There is something about an over-emphasis on the rational that leads to a sort of irrationality. The West became the rationalist culture that had the hubris to believe it could step outside and over and above its own rootedness, its own heritage and its own culture. Rationalism becomes a sort of reductive madness. And the West has ended up with post-modernism and transgenderism.
The root of the madness lies in the attempt to remove ourselves from our historical and cultural context. We deny our spiritual beliefs. We see ourselves as modern and able to view the world objectively and neutrally. In the end though it means we become completely rootless and disorientated so we can no longer account for the reality of gender, why cultural and ethnic homogeneity is necessary to cohesion or what the difference is between human consciousness and AGI.
Modernity, with its objective rationality and scientific and empirical approach actually contained the very seed of subversive and irrational post-modernism. The madness all around us is rationalism gone mad. We need to be able to have an orientation for the higher and for what is beyond us if we are actually to remain sane. A completely materialist and rational world sends us mad, because we cannot contain human reality within such a reductive paradigm.

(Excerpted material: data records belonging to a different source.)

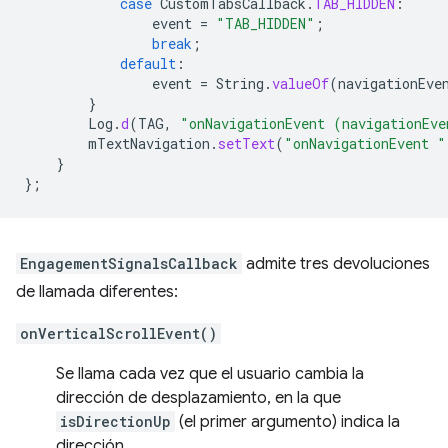
case
CustomTabsCallback
.
TAB_HIDDEN
:
event
=
"TAB_HIDDEN"
;
break
;
default
:
event
=
String
.
valueOf
(
navigationEve
}
Log
.
d
(
TAG
,
"onNavigationEvent (navigationEve
mTextNavigation
.
setText
(
"onNavigationEvent "
}
};
EngagementSignalsCallback
admite tres devoluciones
de llamada diferentes:
onVerticalScrollEvent()
Se llama cada vez que el usuario cambia la
dirección de desplazamiento, en la que
isDirectionUp
(el primer argumento) indica la
dirección.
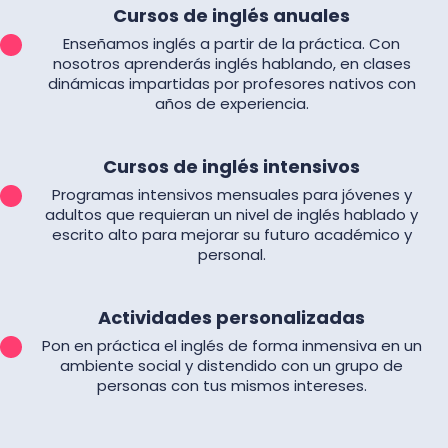
Cursos de inglés anuales
Enseñamos inglés a partir de la práctica. Con
nosotros aprenderás inglés hablando, en clases
dinámicas impartidas por profesores nativos con
años de experiencia.
Cursos de inglés intensivos
Programas intensivos mensuales para jóvenes y
adultos que requieran un nivel de inglés hablado y
escrito alto para mejorar su futuro académico y
personal.
Actividades personalizadas
Pon en práctica el inglés de forma inmensiva en un
ambiente social y distendido con un grupo de
personas con tus mismos intereses.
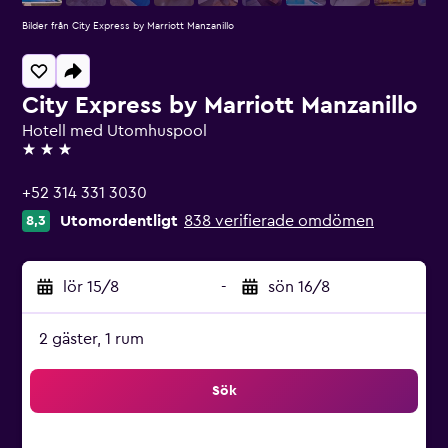
Bilder från City Express by Marriott Manzanillo
City Express by Marriott Manzanillo
Hotell med Utomhuspool
3 stjärnor
+52 314 331 3030
Utomordentligt
838 verifierade omdömen
8,3
lör 15/8
-
sön 16/8
2 gäster, 1 rum
Sök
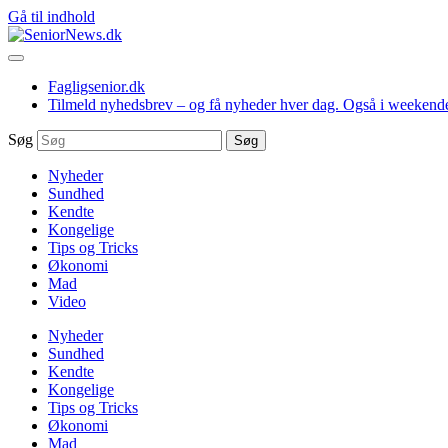
Gå til indhold
Fagligsenior.dk
Tilmeld nyhedsbrev – og få nyheder hver dag. Også i weekend
Søg
Søg
Nyheder
Sundhed
Kendte
Kongelige
Tips og Tricks
Økonomi
Mad
Video
Nyheder
Sundhed
Kendte
Kongelige
Tips og Tricks
Økonomi
Mad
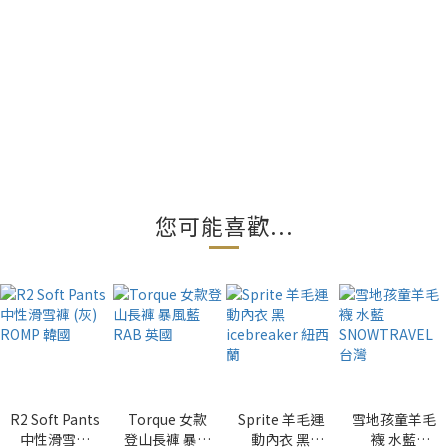
您可能喜歡...
R2 Soft Pants
Torque 女款
Sprite 羊毛運
雪地孩童羊毛
中性滑雪褲
登山長褲 暴風
動內衣 黑
襪 水藍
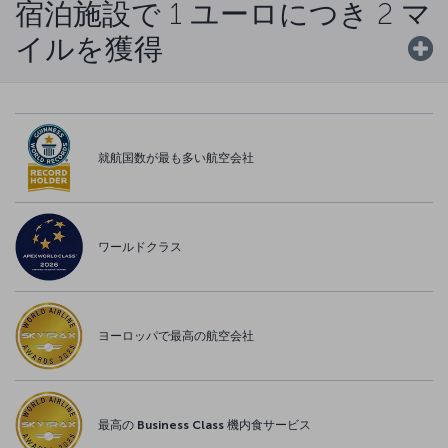
宿泊施設で 1 ユーロにつき 2 マ
イルを獲得
就航国数が最も多い航空会社
ワールドクラス
ヨーロッパで最高の航空会社
最高の Business Class 機内食サービス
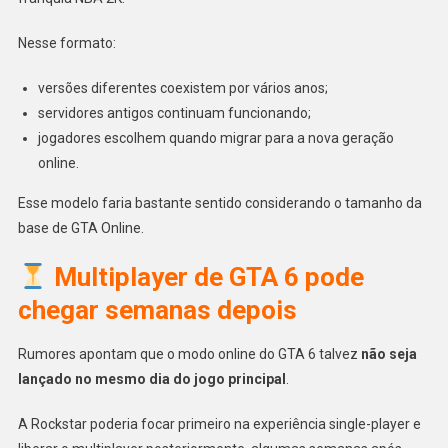
Nesse formato:
versões diferentes coexistem por vários anos;
servidores antigos continuam funcionando;
jogadores escolhem quando migrar para a nova geração
online.
Esse modelo faria bastante sentido considerando o tamanho da
base de GTA Online.
Multiplayer de GTA 6 pode
chegar semanas depois
Rumores apontam que o modo online do GTA 6 talvez
não seja
lançado no mesmo dia do jogo principal
.
A Rockstar poderia focar primeiro na experiência single-player e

In trying to be objective and neutral, in denying the existence of the mysterious or the spiritual we are no longer able to defend what is most precious or sacred. No longer ethnocentric, we are unable to defend our culture and instead take the side and promote the interests of the alien against our own culture. Reducing our people to atomised individuals where no generalities or universals hold but are seen as oppressive, we are chemically castrating our children in the name of the absurdity of transgenderism - objectivity as a refusal to judge has led to the ultimate subjectivity. It is the subjectivity of the rootless mad man who belongs to no general identity but only exists in his solipsistic world containing only himself as reality.
And so the unquestioned shibboleths of modernity - objectivity, individualism, materialism - and the shaking off of what is dismissed as obscurantism and superstition has sent us mad. Modernity turned out to be a pathological neurosis not a great liberation and enlightenment. Indeed much of what is most important and most sacred about being human is no longer understood, valued or given any place. Instead we have created a cage of our own making and are trapped by a great machine in the name of our own liberation. All those identities we dismissed as oppressive and rooted in obscurantist mythologies turned out to validate and give proper status to all that is sacred about being human.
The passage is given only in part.